• **EXERCISE OBJECTIVE**
Using the data beneath, show every line that includes the word "разогретого".

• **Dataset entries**
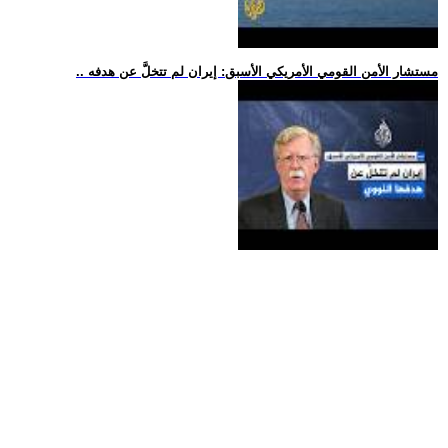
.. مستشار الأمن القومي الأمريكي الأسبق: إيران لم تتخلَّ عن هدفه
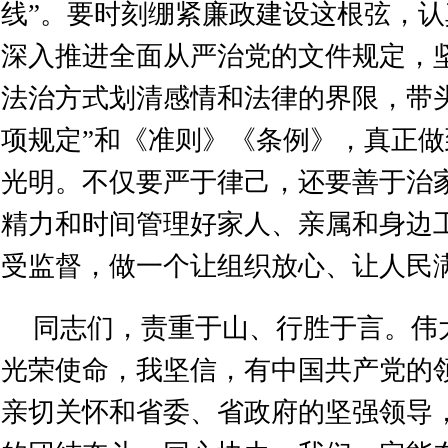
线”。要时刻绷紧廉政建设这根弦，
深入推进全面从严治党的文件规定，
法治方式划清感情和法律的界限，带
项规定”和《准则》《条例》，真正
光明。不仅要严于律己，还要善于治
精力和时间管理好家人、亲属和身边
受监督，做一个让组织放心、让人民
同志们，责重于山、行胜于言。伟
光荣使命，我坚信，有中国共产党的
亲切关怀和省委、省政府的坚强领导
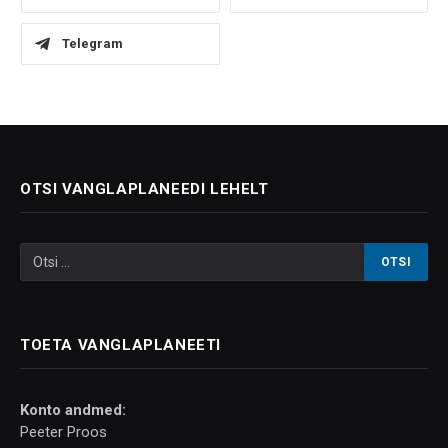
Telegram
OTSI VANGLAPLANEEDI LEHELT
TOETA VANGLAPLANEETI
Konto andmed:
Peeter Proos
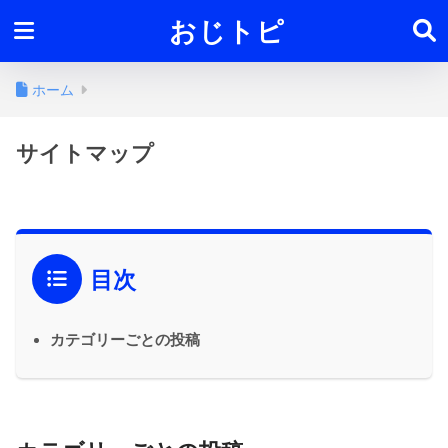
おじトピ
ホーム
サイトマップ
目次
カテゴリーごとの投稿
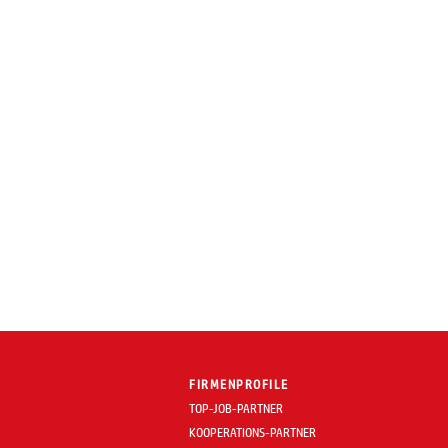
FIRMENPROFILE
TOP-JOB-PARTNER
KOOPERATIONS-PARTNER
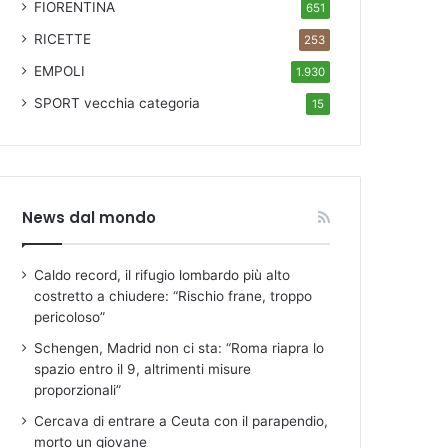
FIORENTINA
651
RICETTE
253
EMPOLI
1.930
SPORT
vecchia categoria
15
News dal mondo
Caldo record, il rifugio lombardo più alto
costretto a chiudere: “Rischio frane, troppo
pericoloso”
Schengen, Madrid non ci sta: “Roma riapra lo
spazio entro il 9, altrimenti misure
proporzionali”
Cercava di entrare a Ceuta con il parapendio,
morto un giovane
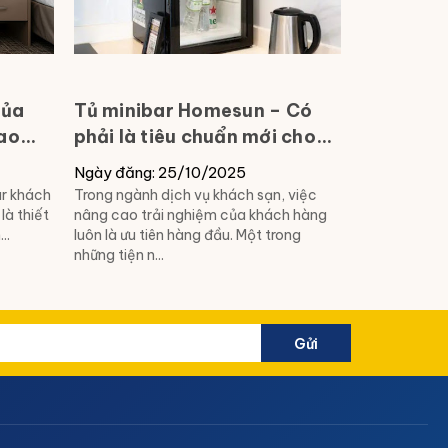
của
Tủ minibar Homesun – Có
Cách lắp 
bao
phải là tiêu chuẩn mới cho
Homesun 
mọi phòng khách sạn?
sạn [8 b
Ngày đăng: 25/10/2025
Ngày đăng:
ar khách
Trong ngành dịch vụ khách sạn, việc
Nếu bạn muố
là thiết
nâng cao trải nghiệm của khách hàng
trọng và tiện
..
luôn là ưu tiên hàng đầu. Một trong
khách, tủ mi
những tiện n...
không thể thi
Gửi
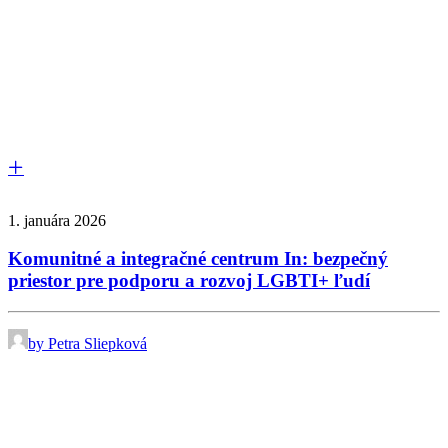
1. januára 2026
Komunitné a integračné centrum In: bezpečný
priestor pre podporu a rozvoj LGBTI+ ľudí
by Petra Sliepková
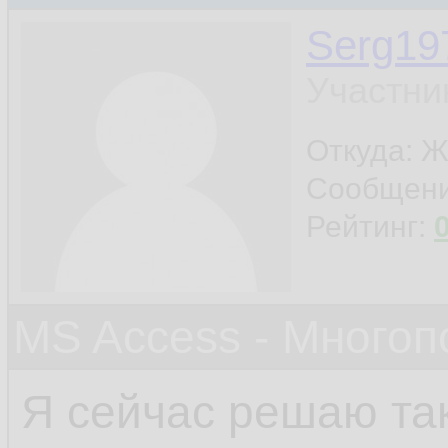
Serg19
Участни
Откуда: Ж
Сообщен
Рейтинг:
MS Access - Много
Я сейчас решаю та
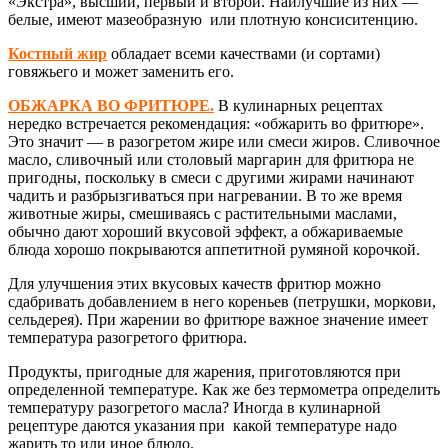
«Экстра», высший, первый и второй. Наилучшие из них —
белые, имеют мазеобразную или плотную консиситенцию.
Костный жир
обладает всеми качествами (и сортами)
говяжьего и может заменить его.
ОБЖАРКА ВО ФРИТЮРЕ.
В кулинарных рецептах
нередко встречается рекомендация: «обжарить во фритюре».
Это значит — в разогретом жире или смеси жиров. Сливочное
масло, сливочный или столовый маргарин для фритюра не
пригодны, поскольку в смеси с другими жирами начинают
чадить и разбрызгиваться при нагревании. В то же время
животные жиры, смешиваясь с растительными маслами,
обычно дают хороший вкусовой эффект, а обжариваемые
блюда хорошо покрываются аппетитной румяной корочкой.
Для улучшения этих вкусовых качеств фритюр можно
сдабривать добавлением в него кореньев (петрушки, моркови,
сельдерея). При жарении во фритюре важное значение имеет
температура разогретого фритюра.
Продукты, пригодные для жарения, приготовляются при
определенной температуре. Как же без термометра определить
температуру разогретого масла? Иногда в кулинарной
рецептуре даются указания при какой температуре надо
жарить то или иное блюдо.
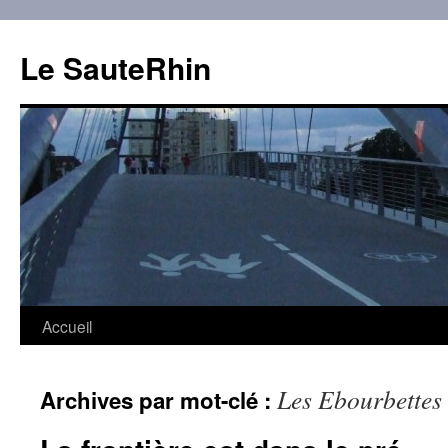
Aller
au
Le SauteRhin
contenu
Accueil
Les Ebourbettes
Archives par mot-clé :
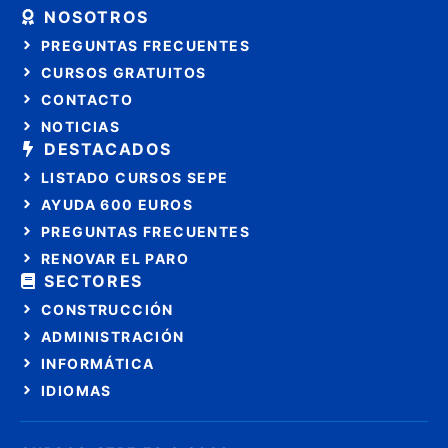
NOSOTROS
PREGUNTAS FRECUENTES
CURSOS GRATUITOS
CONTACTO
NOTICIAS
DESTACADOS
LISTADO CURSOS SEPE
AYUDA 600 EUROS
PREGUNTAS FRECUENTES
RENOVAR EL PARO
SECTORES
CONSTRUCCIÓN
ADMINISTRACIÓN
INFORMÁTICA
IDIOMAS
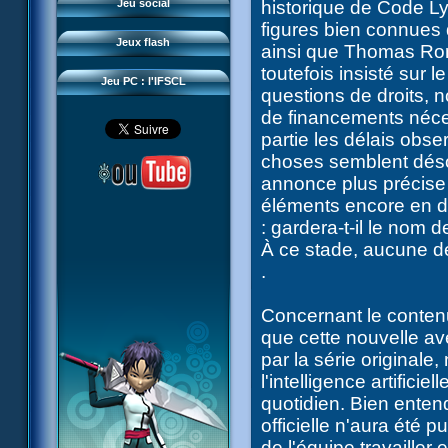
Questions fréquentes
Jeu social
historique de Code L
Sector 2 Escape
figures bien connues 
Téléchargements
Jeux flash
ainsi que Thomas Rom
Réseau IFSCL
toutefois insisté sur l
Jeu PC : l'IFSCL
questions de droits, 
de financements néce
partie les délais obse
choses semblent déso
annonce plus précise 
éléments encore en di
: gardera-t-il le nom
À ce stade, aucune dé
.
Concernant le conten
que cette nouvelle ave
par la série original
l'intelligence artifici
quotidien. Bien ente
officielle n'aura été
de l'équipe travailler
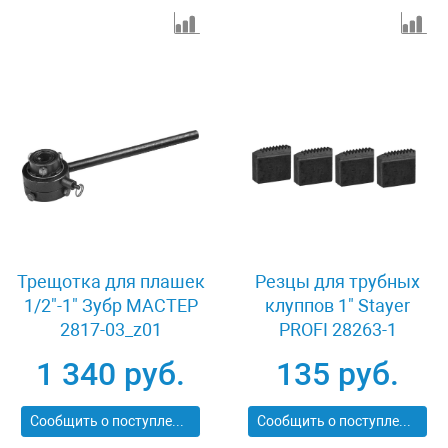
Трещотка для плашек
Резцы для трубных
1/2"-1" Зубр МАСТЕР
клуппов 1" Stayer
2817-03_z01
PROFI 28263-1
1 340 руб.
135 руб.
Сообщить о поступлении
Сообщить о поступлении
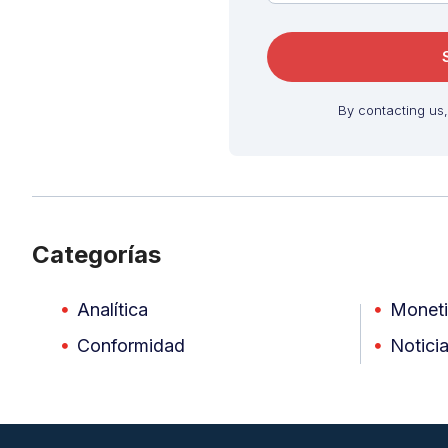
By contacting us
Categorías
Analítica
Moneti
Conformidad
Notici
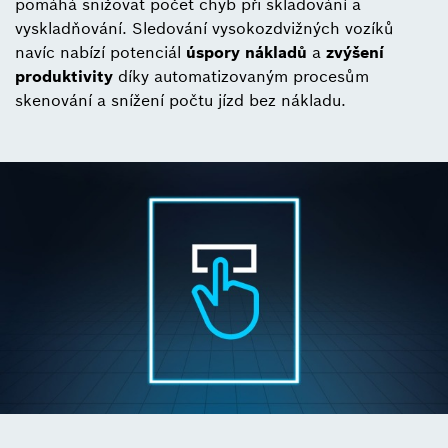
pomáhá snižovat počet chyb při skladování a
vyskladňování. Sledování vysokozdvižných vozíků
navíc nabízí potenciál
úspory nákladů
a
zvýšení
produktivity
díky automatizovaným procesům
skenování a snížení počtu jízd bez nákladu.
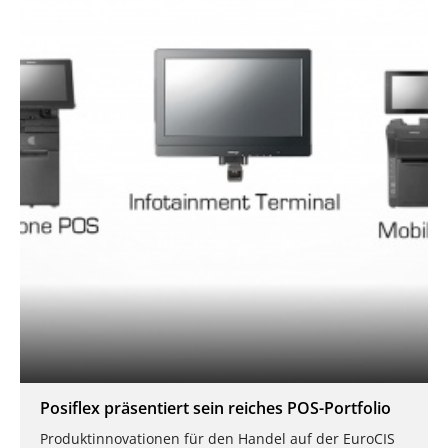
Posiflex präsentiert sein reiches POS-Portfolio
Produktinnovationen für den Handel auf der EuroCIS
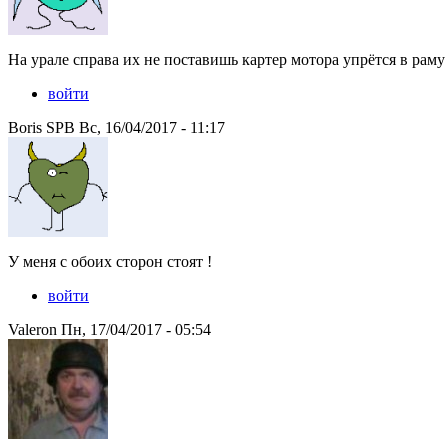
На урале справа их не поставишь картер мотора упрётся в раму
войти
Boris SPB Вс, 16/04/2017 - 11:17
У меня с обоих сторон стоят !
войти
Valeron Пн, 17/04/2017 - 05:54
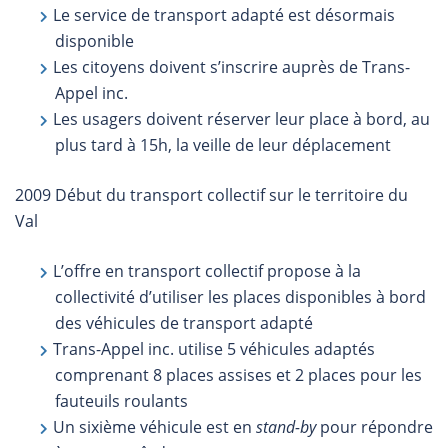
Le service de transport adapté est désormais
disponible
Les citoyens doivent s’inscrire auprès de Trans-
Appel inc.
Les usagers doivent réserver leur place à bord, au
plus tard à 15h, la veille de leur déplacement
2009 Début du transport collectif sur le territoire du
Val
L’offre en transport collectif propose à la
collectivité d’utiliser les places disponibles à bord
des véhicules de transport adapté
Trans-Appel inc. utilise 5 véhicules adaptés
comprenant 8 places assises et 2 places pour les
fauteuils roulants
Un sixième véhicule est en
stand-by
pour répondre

• **ANSWER TO THIS TASK**
температура разогретого фритюра.
температуру разогретого масла? Иногда в кулинарной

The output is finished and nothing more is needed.